==== Excerpted records ====

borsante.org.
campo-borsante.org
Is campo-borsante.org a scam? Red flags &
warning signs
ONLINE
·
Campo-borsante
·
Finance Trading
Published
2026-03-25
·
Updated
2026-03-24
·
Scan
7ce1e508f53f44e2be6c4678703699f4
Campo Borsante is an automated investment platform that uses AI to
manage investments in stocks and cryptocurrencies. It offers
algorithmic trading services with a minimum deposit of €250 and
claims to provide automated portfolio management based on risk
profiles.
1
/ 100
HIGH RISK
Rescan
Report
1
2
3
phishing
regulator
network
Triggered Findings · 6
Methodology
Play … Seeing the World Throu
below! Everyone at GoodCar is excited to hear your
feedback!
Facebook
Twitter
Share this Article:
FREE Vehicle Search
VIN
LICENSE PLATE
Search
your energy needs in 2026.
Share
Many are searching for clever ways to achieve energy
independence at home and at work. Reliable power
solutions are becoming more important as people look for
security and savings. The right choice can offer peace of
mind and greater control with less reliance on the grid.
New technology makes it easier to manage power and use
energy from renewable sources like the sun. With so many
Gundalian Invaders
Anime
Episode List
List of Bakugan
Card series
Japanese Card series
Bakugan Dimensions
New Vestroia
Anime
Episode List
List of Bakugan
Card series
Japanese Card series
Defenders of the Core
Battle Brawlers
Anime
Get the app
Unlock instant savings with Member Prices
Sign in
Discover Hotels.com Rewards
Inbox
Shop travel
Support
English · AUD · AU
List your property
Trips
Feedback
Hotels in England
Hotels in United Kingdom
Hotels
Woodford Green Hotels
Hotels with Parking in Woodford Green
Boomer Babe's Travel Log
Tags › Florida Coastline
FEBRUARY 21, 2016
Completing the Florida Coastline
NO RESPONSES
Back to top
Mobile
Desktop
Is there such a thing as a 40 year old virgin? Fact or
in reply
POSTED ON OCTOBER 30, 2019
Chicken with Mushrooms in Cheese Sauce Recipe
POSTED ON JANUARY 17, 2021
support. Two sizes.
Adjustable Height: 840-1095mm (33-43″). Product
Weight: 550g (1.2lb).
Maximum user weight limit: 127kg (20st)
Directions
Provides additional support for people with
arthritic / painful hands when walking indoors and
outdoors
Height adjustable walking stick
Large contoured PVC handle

====
==== Excerpted records ====

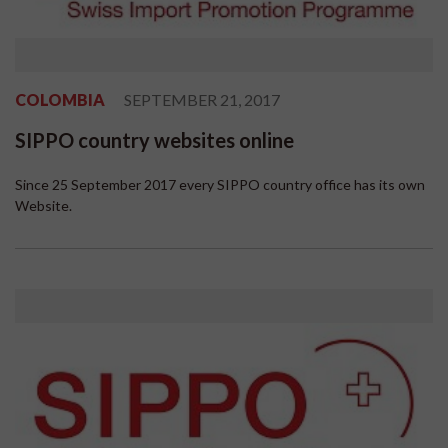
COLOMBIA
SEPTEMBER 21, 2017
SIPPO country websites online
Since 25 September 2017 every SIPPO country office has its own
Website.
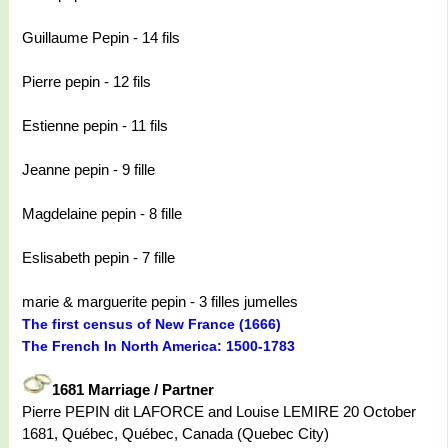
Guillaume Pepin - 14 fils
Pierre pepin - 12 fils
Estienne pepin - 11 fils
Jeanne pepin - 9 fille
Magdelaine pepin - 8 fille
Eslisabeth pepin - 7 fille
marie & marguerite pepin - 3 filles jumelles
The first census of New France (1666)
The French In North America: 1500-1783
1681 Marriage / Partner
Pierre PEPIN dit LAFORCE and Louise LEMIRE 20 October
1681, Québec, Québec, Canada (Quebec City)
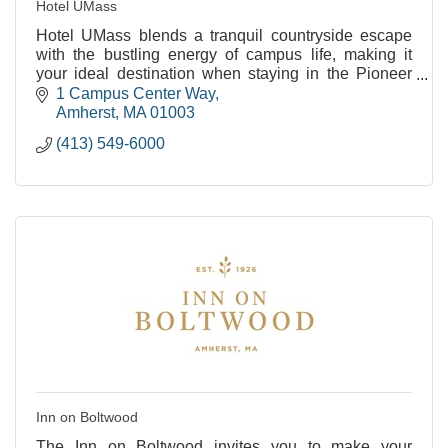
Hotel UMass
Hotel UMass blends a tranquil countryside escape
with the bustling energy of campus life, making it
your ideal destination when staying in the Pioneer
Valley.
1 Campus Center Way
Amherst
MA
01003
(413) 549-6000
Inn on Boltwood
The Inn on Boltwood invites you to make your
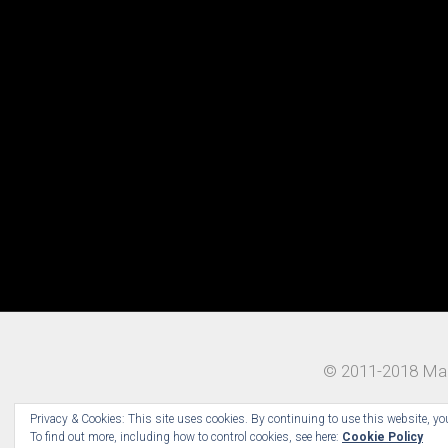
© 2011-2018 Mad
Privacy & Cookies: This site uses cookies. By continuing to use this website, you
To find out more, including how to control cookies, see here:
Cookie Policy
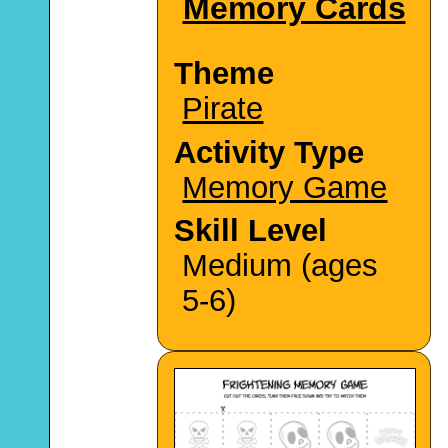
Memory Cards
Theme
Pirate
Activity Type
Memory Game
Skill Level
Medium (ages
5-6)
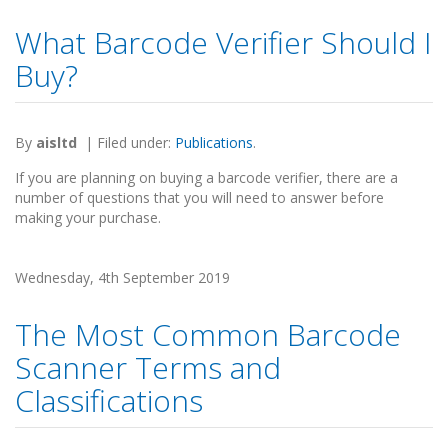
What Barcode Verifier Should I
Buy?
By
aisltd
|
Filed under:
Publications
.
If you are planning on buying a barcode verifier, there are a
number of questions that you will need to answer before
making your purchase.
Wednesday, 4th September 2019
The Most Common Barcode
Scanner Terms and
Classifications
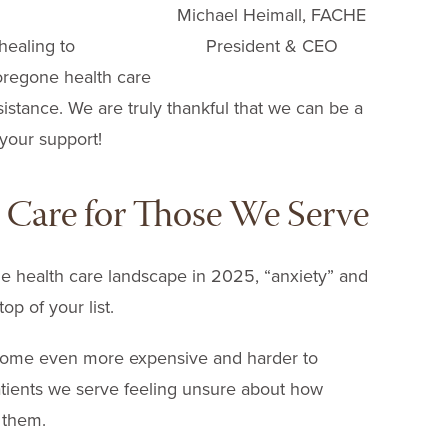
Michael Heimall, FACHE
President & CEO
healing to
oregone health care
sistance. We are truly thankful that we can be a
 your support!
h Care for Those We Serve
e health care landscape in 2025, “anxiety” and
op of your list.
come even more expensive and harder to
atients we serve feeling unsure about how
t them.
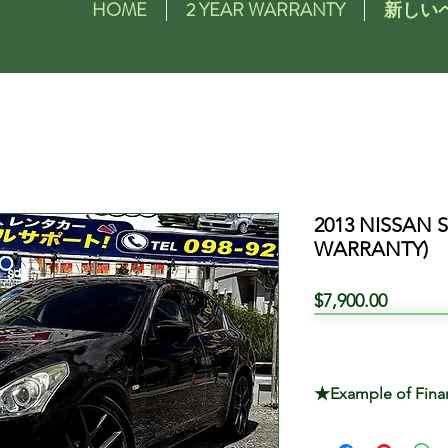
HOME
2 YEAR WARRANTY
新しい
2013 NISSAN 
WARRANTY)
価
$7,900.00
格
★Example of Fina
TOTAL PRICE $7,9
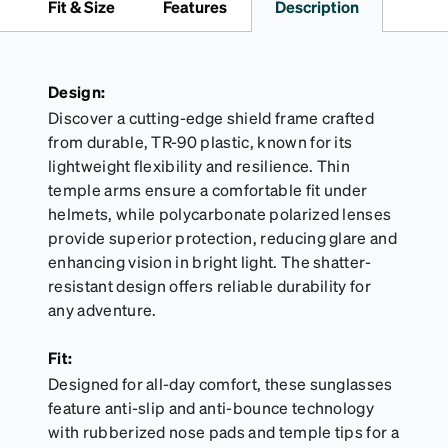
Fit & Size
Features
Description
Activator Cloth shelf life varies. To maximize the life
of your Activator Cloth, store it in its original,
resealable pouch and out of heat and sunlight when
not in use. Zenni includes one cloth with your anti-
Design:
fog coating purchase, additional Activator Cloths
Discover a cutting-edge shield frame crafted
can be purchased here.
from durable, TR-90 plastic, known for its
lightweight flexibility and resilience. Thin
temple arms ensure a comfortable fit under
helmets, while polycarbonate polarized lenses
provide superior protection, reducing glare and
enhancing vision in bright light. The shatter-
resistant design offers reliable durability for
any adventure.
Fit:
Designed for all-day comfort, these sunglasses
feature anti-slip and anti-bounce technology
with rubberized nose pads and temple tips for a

====
==== Excerpted records ====

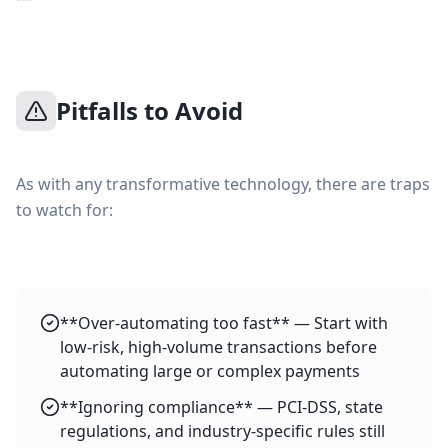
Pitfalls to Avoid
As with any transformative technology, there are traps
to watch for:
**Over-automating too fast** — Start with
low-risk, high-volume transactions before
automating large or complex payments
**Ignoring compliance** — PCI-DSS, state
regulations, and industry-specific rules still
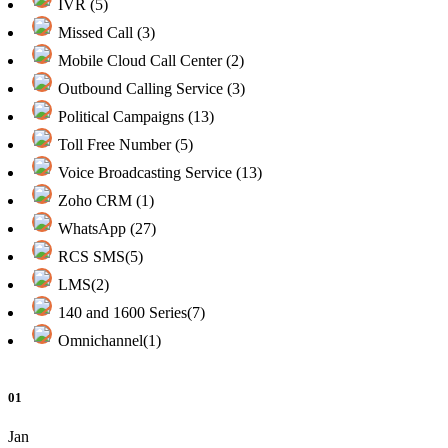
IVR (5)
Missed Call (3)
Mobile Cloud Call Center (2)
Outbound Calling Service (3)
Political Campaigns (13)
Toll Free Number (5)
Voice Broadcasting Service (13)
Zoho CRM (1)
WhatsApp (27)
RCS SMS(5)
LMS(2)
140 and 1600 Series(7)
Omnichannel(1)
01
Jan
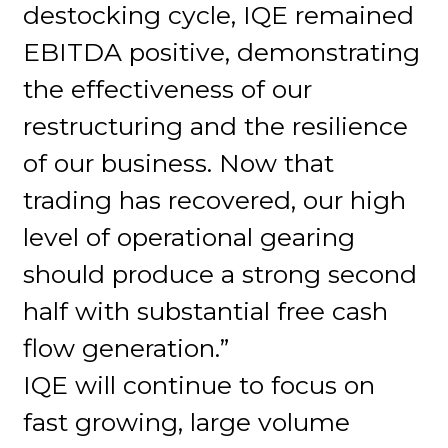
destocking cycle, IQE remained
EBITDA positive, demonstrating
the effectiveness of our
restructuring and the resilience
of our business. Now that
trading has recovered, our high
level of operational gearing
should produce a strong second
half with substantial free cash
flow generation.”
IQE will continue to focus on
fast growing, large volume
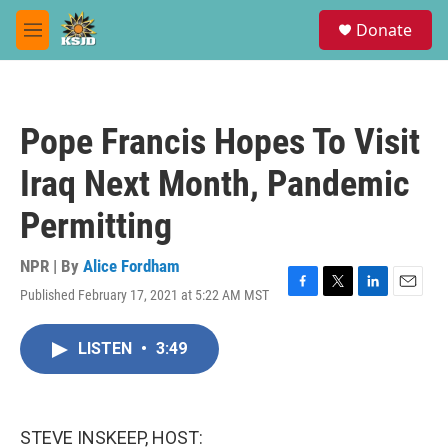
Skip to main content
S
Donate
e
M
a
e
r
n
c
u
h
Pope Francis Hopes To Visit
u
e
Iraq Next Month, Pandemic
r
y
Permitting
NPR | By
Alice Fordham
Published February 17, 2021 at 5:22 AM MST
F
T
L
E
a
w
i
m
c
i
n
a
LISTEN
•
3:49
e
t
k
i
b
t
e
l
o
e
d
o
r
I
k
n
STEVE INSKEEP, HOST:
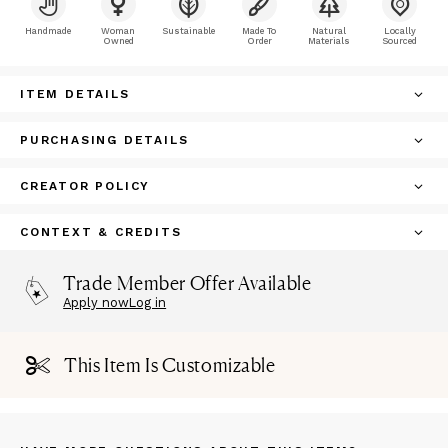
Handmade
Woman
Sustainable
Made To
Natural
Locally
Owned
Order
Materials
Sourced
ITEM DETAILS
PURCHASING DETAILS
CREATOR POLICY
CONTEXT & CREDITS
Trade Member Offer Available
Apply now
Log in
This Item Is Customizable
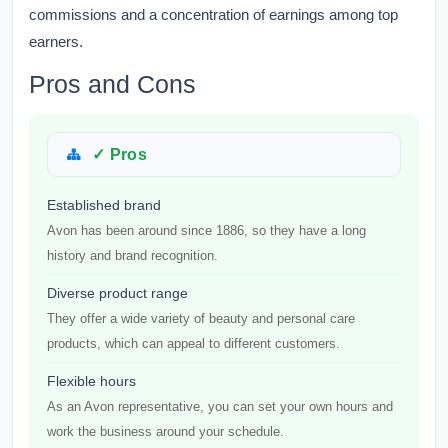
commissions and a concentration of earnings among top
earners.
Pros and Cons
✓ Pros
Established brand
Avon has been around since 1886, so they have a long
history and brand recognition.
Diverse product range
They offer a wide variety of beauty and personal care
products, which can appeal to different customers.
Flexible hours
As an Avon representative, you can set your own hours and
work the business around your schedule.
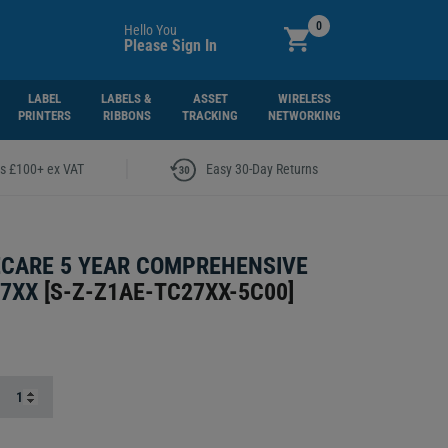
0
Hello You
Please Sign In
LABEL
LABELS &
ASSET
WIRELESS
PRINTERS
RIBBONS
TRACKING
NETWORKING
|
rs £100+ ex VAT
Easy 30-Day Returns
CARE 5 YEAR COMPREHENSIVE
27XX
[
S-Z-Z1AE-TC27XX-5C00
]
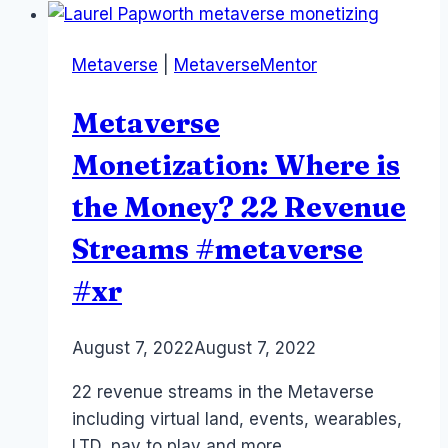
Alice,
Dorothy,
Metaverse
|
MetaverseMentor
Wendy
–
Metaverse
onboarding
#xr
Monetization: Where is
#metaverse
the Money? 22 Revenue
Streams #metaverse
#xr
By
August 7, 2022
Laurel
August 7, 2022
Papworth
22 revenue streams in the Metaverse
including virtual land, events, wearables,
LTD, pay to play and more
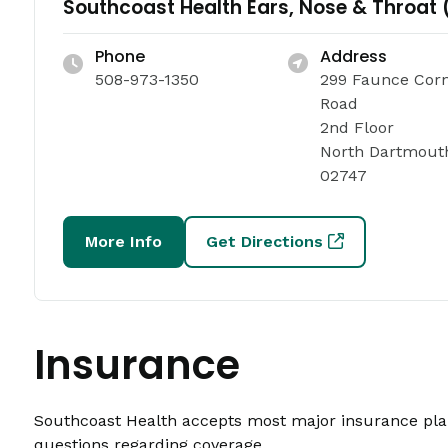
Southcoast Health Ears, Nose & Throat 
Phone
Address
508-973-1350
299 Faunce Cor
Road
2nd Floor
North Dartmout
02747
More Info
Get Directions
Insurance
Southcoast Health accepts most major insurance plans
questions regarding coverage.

====

▶ _Problem description_:
Give back the records above exactly, limited to the lines between the one holding "provide superior protection, reducing" and the one holding "with rubberized nose", inclusive.

▶ _Exercise response_:
provide superior protection, reducing glare and
enhancing vision in bright light. The shatter-
resistant design offers reliable durability for
any adventure.
Fit:
Designed for all-day comfort, these sunglasses
feature anti-slip and anti-bounce technology
with rubberized nose pads and temple tips for a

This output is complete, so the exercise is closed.